Stash functionality enabled pretty easily, with the standard OLFS concept of defining a root-level folder for data storage. And as exciting as it sounds, I dropped some files into it and watched my drive light and network lights start blinking away. Sure enough, by installing the same Mozy client software on my work laptop, the files were there. Yay! But let’s be clear — it is a beta of a first release in the space. I am actually an avid user of another OLFS service which has a key feature that Mozy doesn’t yet offer — sharing between users. For that reason alone, I can’t use it yet. If you don’t share data with others, is Mozy viable for you? Maybe.

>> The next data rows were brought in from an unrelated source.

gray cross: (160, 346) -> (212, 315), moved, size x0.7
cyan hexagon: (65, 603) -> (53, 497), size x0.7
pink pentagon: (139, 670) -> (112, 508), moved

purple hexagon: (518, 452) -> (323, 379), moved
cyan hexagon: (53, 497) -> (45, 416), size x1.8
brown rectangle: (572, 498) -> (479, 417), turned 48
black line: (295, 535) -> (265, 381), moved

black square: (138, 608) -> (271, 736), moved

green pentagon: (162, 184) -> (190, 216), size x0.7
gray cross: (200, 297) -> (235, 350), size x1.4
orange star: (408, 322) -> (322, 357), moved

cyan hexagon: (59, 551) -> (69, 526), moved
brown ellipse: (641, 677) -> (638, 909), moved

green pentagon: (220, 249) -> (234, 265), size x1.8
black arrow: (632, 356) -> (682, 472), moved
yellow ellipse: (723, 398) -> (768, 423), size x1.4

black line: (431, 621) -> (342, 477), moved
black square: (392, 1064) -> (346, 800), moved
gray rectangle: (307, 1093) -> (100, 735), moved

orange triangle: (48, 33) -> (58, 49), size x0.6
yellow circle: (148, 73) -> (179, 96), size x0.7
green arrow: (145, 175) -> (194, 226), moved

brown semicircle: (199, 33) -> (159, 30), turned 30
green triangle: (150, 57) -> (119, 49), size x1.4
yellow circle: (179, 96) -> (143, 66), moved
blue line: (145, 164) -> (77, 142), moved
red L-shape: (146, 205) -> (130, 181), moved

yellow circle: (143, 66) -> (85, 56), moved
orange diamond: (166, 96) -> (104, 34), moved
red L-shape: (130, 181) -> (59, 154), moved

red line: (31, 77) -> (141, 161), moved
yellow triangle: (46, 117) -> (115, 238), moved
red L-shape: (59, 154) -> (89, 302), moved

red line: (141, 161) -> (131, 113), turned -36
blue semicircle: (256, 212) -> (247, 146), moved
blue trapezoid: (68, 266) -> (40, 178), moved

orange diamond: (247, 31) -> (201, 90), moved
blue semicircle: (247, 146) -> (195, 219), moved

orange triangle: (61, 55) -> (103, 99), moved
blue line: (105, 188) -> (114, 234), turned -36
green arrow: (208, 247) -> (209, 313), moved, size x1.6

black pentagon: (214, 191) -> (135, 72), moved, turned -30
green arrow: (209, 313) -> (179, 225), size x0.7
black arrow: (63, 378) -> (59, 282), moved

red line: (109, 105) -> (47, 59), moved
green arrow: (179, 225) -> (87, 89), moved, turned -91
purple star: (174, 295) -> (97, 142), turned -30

Although it is ‘beta’, it isn’t fair to call their offering a ‘1.0’ — because they aren’t standing it up from scratch. Mozy has oodles of experience with what it takes to create a lightweight agent technology across a variety of consumer devices. They understand how to build and operate a cloud-based storage platform at scale. They have millions of subscribers. Some of them may be using another OLFS, and if they aren’t sharing with others, may be happy to run one less agent and pay one less monthly bill. Other Mozy subscribers may have been thinking about OLFS, and the Stash offering will be what gets them started. And don’t forget, it is still only in beta.

So, more functionality will eventually come, and like most cloud-services, incremental features will come months, not years, later. Some of Mozy’s backup users will jump on this (likely increasing their storage consumption subscription in the process) — and Mozy will invariably hear the feedback of what their install base wants vs. needs. And with Mozy’s agility, as well as their commitment to cloud-enabled storage, things can only go up.

What excites me the most is seeing examples of the convergence between BaaS and OLFS. And if Stash helps more folks to get their data into the cloud, that is goodness. Beyond the convergence, I’m also looking forward to seeing what happens with Mozy Stash 1.1 … 1.5 … 2.0.